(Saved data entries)
# # #

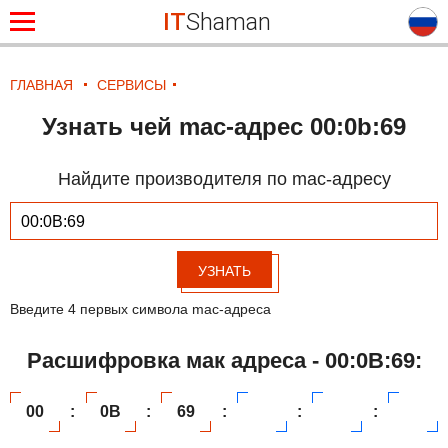
IT
Shaman
ГЛАВНАЯ
СЕРВИСЫ
Узнать чей mac-адрес 00:0b:69
Найдите производителя по mac-адресу
УЗНАТЬ
Введите 4 первых символа mac-адреса
Расшифровка мак адреса - 00:0B:69:
00
:
0B
:
69
:
:
:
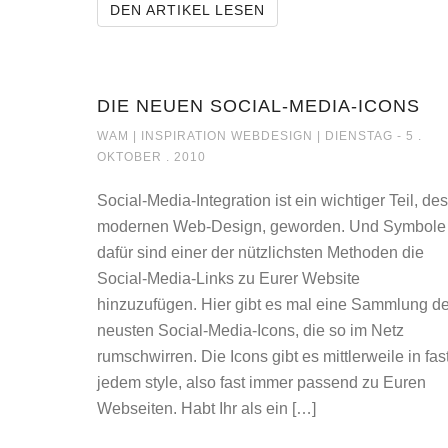
RUNTER KOMMEN SIE A
DEN ARTIKEL LESEN
DIE NEUEN SOCIAL-MEDIA-ICONS
DIE NEUEN SOCIAL
WAM |
INSPIRATION WEBDESIGN
| DIENSTAG - 5 .
OKTOBER . 2010
Social-Media-Integration ist ein wichtiger Teil, des
modernen Web-Design, geworden. Und Symbole
dafür sind einer der nützlichsten Methoden die
Social-Media-Links zu Eurer Website
hinzuzufügen. Hier gibt es mal eine Sammlung de
neusten Social-Media-Icons, die so im Netz
rumschwirren. Die Icons gibt es mittlerweile in fas
jedem style, also fast immer passend zu Euren
Webseiten. Habt Ihr als ein […]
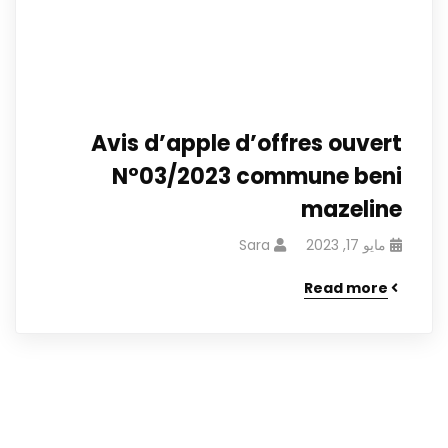
Avis d’apple d’offres ouvert
N°03/2023 commune beni
mazeline
مايو 17, 2023
Sara
Read more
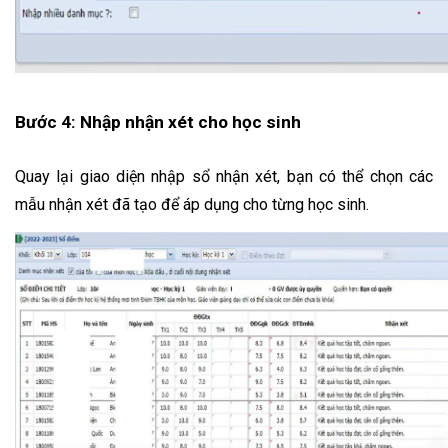
Bước 4: Nhập nhận xét cho học sinh
Quay lại giao diện nhập sổ nhận xét, bạn có thể chọn các 
mẫu nhận xét đã tạo để áp dụng cho từng học sinh.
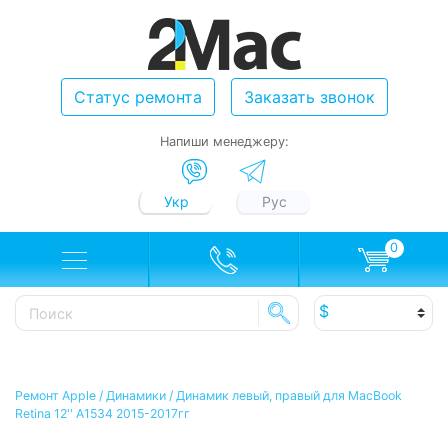
Статус ремонта
Заказать звонок
Напиши менеджеру:
Укр
Рус
0
Ремонт Apple
/
Динамики
/
Динамик левый, правый для MacBook
Retina 12'' A1534 2015-2017гг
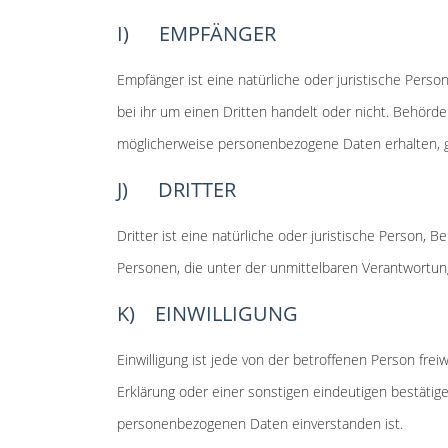
I) EMPFÄNGER
Empfänger ist eine natürliche oder juristische Pers
bei ihr um einen Dritten handelt oder nicht. Behö
möglicherweise personenbezogene Daten erhalten, ge
J) DRITTER
Dritter ist eine natürliche oder juristische Person,
Personen, die unter der unmittelbaren Verantwortun
K) EINWILLIGUNG
Einwilligung ist jede von der betroffenen Person fre
Erklärung oder einer sonstigen eindeutigen bestätig
personenbezogenen Daten einverstanden ist.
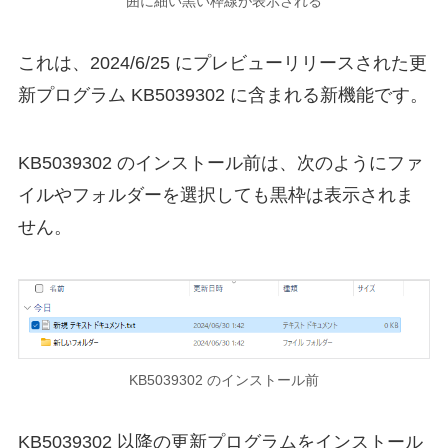
囲に細い黒い枠線が表示される
これは、2024/6/25 にプレビューリリースされた更
新プログラム KB5039302 に含まれる新機能です。
KB5039302 のインストール前は、次のようにファ
イルやフォルダーを選択しても黒枠は表示されま
せん。
KB5039302 のインストール前
KB5039302 以降の更新プログラムをインストール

# # #

### Assignment
Please write out, word for word, each line from the one with "mẫu nhận xét" to the last line of the data, keeping both ends and omitting pictures.

### Response to the exercise
mẫu nhận xét đã tạo để áp dụng cho từng học sinh.
Статус ремонта
Заказать звонок
Напиши менеджеру:
Укр
Рус
0
Ремонт Apple
/
Динамики
/
Динамик левый, правый для MacBook
Retina 12'' A1534 2015-2017гг
I) EMPFÄNGER
Empfänger ist eine natürliche oder juristische Pers
bei ihr um einen Dritten handelt oder nicht. Behö
möglicherweise personenbezogene Daten erhalten, ge
J) DRITTER
Dritter ist eine natürliche oder juristische Person,
Personen, die unter der unmittelbaren Verantwortun
K) EINWILLIGUNG
Einwilligung ist jede von der betroffenen Person fre
Erklärung oder einer sonstigen eindeutigen bestätig
personenbezogenen Daten einverstanden ist.
囲に細い黒い枠線が表示される
これは、2024/6/25 にプレビューリリースされた更
新プログラム KB5039302 に含まれる新機能です。
KB5039302 のインストール前は、次のようにファ
イルやフォルダーを選択しても黒枠は表示されま
せん。
KB5039302 のインストール前
KB5039302 以降の更新プログラムをインストール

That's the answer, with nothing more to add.